### DATA FOR REVIEW

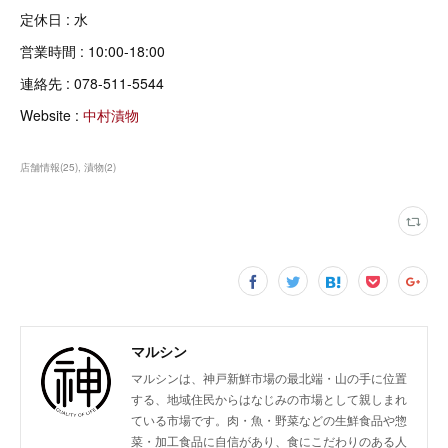
定休日 : 水
営業時間 : 10:00-18:00
連絡先 : 078-511-5544
Website :
中村漬物
店舗情報
(
25
)
漬物
(
2
)
マルシン
マルシンは、神戸新鮮市場の最北端・山の手に位置
する、地域住民からはなじみの市場として親しまれ
ている市場です。肉・魚・野菜などの生鮮食品や惣
菜・加工食品に自信があり、食にこだわりのある人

######

An exact copy is needed of the closing lines of the entries above, counting from the one that contains "マルシンは、神戸新鮮市場の最北端・山の手に位置" and including it and the last.

RESPONSE FOR THIS EXERCISE –
マルシンは、神戸新鮮市場の最北端・山の手に位置
する、地域住民からはなじみの市場として親しまれ
ている市場です。肉・魚・野菜などの生鮮食品や惣
菜・加工食品に自信があり、食にこだわりのある人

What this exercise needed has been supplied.